La giurisprudenza ha, anche affermato che la legittimazione ad agire può essere riconosciuta pure ai comitati spontanei che si costituiscono al precipuo scopo di proteggere l’ambiente, la salute e la qualità della vita. Addirittura il Consiglio di Stato ha affermato che la legittimazione deve essere riconosciuta non soltanto alle associazioni e ai comitati stabili, “ma anche ai soggetti, da questi ultimi diversi, siano essi singoli o collettivi e, in quest’ultimo caso, sia che si tratti di meri comitati sorti spontaneamente al precipuo scopo di proteggere l’ambiente, la salute e/o la qualità della vita delle popolazioni residenti su un circoscritto territorio, sia che si tratti di singole persone fisiche in posizione differenziata sulla base del criterio della vicinitas quale elemento qualificante dell’interesse a ricorrere”.
La possibilità di ricorrere alla giustizia contro gli atti e le omissioni dei privati e delle pubbliche autorità che violano le norme di diritto ambientale è uno dei tre pilastri della Convenzione di Aarhus – “Convenzione sull’accesso alle informazioni, la partecipazione dei cittadini e l’accesso alla giustizia in materia ambientale” – firmata nella cittadina danese di Aarhus nel 1998, entrata in vigore nel 2001.
E’ la Convenzione di Aarhus che riconosce la possibilità al cittadino e alle associazioni di richiedere le informazioni ambientali alle autorità che le detengono. Ed è sempre la Convenzione che riconosce a loro la possibilità di partecipare alle procedure decisionali su progetti e programmi che hanno un impatto ambientale.
La Convenzione infatti tende ad assicurare una “informazione ambientale” il più possibile diffusa ed efficace, tale da consentire a ciascun cittadino di conoscere, in modo tempestivo e concreto, ogni possibile scelta che incida significativamente sull’ambiente.
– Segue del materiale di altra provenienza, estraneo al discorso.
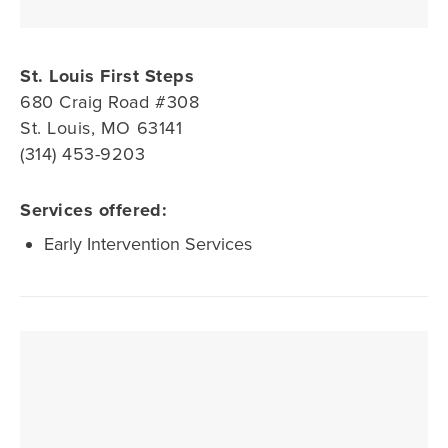
St. Louis First Steps
680 Craig Road #308
St. Louis, MO 63141
(314) 453-9203
Services offered:
Early Intervention Services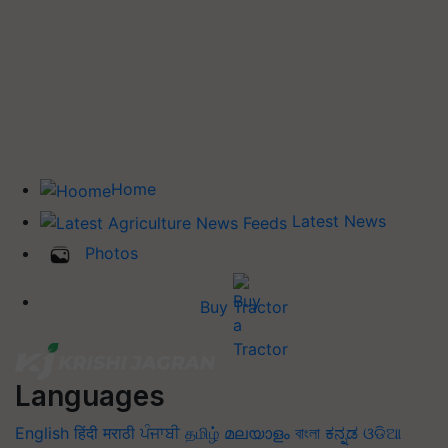
Home
Latest News
Photos
Buy Tractor
Languages
English
हिंदी
मराठी
ਪੰਜਾਬੀ
தமிழ்
മലയാളം
বাংলা
ಕನ್ನಡ
ଓଡିଆ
Si fonda, infatti, sulla convinzione che una diffusa conoscenza dei dati ambientali, una concreta partecipazione ai processi decisionali consentono di migliorare le qualità delle decisioni delle autorità, ne rafforzano l’efficacia, contribuiscono a sensibilizzare il pubblico alle tematiche ambientali e gli consento di esprimere le proprie preoccupazioni permettendo alle autorità di tenerne adeguatamente conto.